# [Work order]
Although the entries contain pictures, only their text goes into the copy, set down exactly.

# [Data excerpts]
━━━━━━━━

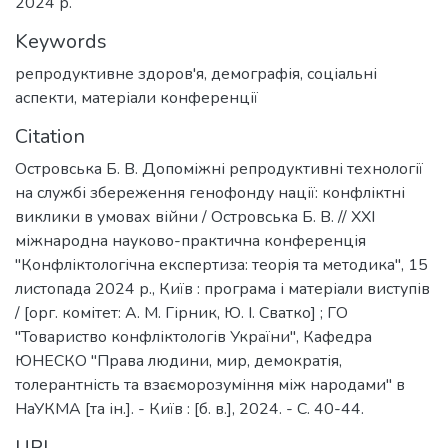
2024 р.
Keywords
репродуктивне здоров'я
,
демографія
,
соціальні
аспекти
,
матеріали конференції
Citation
Островська Б. В. Допоміжні репродуктивні технології
на службі збереження генофонду нації: конфліктні
виклики в умовах війни / Островська Б. В. // ХХІ
міжнародна науково-практична конференція
"Конфліктологічна експертиза: теорія та методика", 15
листопада 2024 р., Київ : програма і матеріали виступів
/ [орг. комітет: А. М. Гірник, Ю. І. Сватко] ; ГО
"Товариство конфліктологів України", Кафедра
ЮНЕСКО "Права людини, мир, демократія,
толерантність та взаєморозуміння між народами" в
НаУКМА [та ін.]. - Київ : [б. в.], 2024. - C. 40-44.
URI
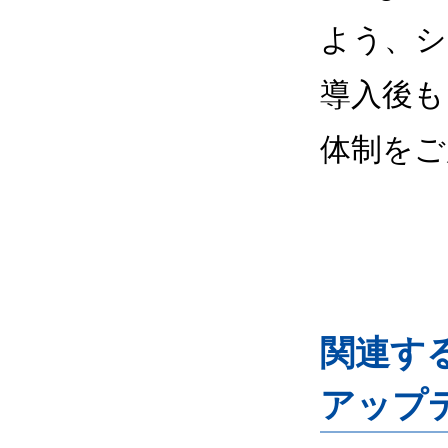
よう、シ
導入後も
体制をご
関連するG
アップ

━━━━━━━━

# [Answer section]
2024 р.
Keywords
репродуктивне здоров'я
,
демографія
,
соціальні
аспекти
,
матеріали конференції
Citation
Островська Б. В. Допоміжні репродуктивні технології
на службі збереження генофонду нації: конфліктні
виклики в умовах війни / Островська Б. В. // ХХІ
міжнародна науково-практична конференція
"Конфліктологічна експертиза: теорія та методика", 15
листопада 2024 р., Київ : програма і матеріали виступів
/ [орг. комітет: А. М. Гірник, Ю. І. Сватко] ; ГО
"Товариство конфліктологів України", Кафедра
ЮНЕСКО "Права людини, мир, демократія,
толерантність та взаєморозуміння між народами" в
НаУКМА [та ін.]. - Київ : [б. в.], 2024. - C. 40-44.
URI
よう、シ
導入後も
体制をご
関連するG
アップ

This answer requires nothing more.